Osmanlı’ya başkentlik yapması dolayısıyla birçok evliya ve dervişin uğrak noktası olan şehirde, bazı manevi şahsiyetlerin kabirleri ise zamanla yapılaşmanın gölgesinde kalmış durumda.
Bu manevi şahsiyetlerden biri de Osmangazi ilçesine bağlı surlar bölgesinde, Kavaklı Caddesi üzerinde yer alan ve halk arasında “Köpüklü Dede” olarak anılan türbe. Küçük bir bahçenin içinde yer alan mermer mezar, özellikle yoldan geçenlerin ve turistlerin dikkatini çekiyor.
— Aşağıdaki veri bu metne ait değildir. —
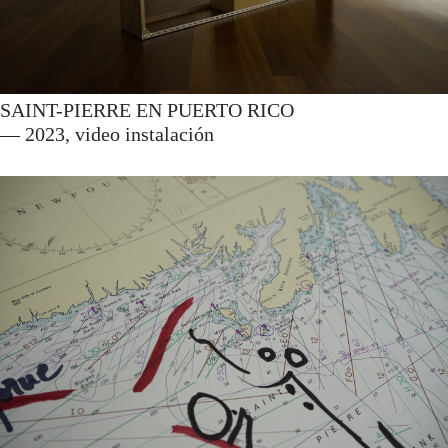
SAINT-PIERRE EN PUERTO RICO
— 2023, video instalación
Ancak mezarın çevresinde herhangi bir bilgilendirme tabelasının olmaması, Bursa’nın kültürel ve tarihi mirasını yeterince tanıtamadığı yönünde eleştirilere neden oluyor.
Mezar taşında “Derviş Mehmed Bin Hamdi Şehr Baba” ibaresinin yer aldığı rivayet edilen türbe, mimarisi ve yapısıyla da dikkat çekiyor.
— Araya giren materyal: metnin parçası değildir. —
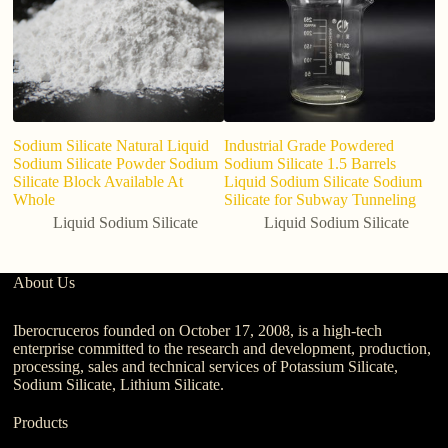
Sodium Silicate Natural Liquid
Industrial Grade Powdered
20
Sodium Silicate Powder Sodium
Sodium Silicate 1.5 Barrels
so
Silicate Block Available At
Liquid Sodium Silicate Sodium
Whole
Silicate for Subway Tunneling
Liquid Sodium Silicate
Liquid Sodium Silicate
About Us
Iberocruceros founded on October 17, 2008, is a high-tech
enterprise committed to the research and development, production,
processing, sales and technical services of Potassium Silicate,
Sodium Silicate, Lithium Silicate.
Products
Yüksek mezar taşları ve lahitten oluşan mermer kabir, bölgede eskiden bir medrese ya da mescide ait hazire içinde yer aldığı tahmin ediliyor. Ancak günümüze yalnızca mezar kalmış durumda.
Mahalle sakinlerinin verdiği bilgilere göre, halk arasında Köpüklü Dede olarak anılan bu zatın asıl adının “Kirpiksiz dede” olduğu ve kirpikleri olmadığı için bu şekilde anıldığı da rivayet ediliyor.
Ancak genel kaynaklarda “Köpüklü Dede” ismiyle biliniyor ve bu isimle anılmaya devam ediliyor.
Köpüklü Dede’nin türbesi, tıpkı Sinandede Mahallesi’nde bulunan Dürt Dede ve Sinan Dede türbeleri gibi sadece mezardan oluşuyor ve üzeri kapalı değil. Türbe hakkında yazılı kaynaklarda çok fazla bilgi bulunmasa da halk arasında türbeye ilişkin farklı inanç ve ritüeller yaşatılmaya devam ediyor. Bunlardan biri de “dilek taşı” geleneği. Rivayete göre, mezar taşına dilek tutularak küçük bir taş yapıştırılıyor ve eğer taş düşmeden yapışırsa dileğin gerçekleşeceğine inanılıyor. Bu tür manevi mekânların tanıtılması ve korunması gerektiğini belirten mahalle sakinleri, Köpüklü Dede gibi kıymetli evliya türbelerinin daha görünür hale getirilmesi ve tarihi değerlerinin kayıt altına alınması gerektiğini ifade ediyor.